AIM OF THE EXERCISE => Could you please count how many lines in the data below hold the string "reageert"? Reply with only the number.

Extracted page text data:
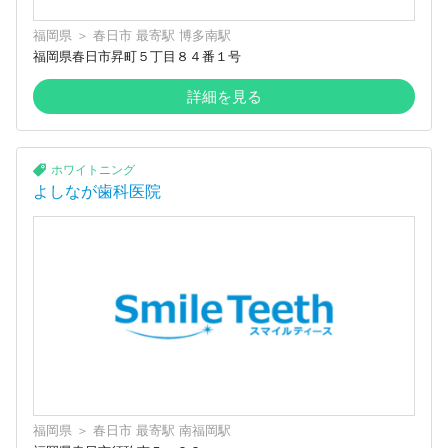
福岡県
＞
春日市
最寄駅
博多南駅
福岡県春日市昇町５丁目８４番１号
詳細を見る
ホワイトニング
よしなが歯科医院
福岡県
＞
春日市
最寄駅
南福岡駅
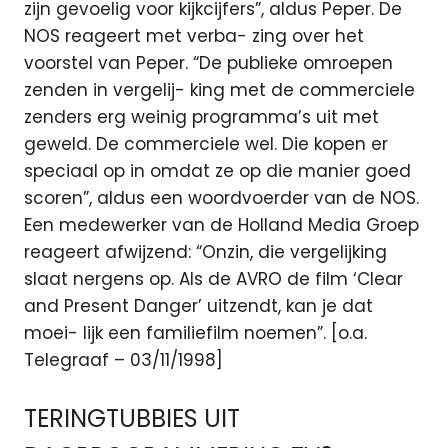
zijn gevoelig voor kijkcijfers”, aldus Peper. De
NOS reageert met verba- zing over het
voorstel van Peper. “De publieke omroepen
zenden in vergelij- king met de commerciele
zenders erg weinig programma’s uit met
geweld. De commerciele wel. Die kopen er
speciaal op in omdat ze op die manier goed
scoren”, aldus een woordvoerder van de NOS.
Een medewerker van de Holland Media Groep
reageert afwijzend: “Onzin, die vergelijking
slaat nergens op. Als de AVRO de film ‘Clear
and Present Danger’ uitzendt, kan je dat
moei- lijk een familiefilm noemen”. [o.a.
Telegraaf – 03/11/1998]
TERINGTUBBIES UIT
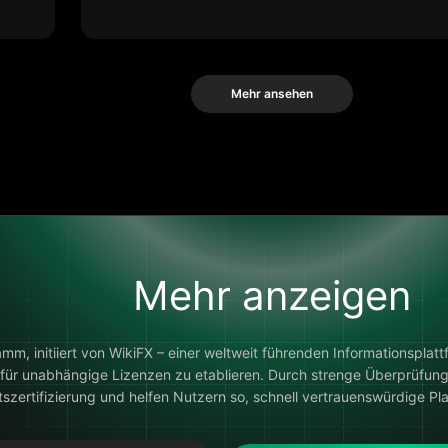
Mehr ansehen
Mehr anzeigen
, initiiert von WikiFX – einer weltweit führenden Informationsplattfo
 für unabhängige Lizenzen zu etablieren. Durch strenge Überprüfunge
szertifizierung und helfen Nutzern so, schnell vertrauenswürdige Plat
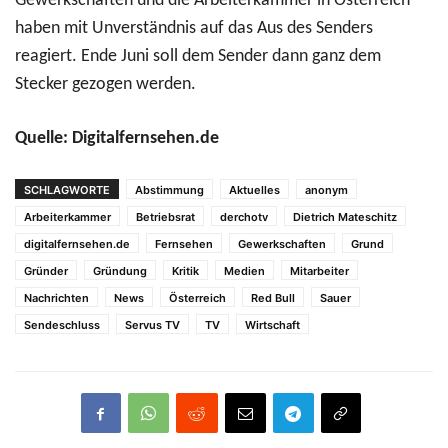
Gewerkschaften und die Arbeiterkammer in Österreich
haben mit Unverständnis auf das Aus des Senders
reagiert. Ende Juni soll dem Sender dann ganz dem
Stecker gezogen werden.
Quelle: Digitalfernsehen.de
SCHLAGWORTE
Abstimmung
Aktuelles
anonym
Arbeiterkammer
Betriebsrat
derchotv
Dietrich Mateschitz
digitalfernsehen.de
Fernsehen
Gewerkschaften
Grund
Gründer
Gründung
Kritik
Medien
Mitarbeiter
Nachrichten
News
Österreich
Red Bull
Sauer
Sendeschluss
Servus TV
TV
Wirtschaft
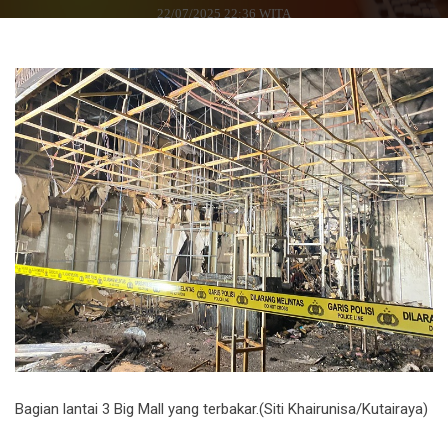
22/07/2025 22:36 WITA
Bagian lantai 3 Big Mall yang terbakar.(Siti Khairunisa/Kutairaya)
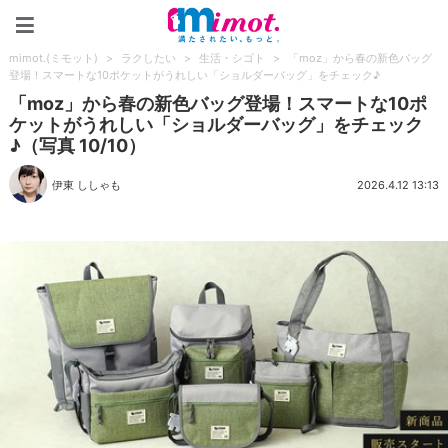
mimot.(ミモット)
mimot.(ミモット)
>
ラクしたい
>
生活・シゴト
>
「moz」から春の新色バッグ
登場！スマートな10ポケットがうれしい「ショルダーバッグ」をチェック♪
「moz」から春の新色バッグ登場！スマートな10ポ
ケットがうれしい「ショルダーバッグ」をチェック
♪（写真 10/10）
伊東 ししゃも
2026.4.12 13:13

YOUR RESPONSE => 2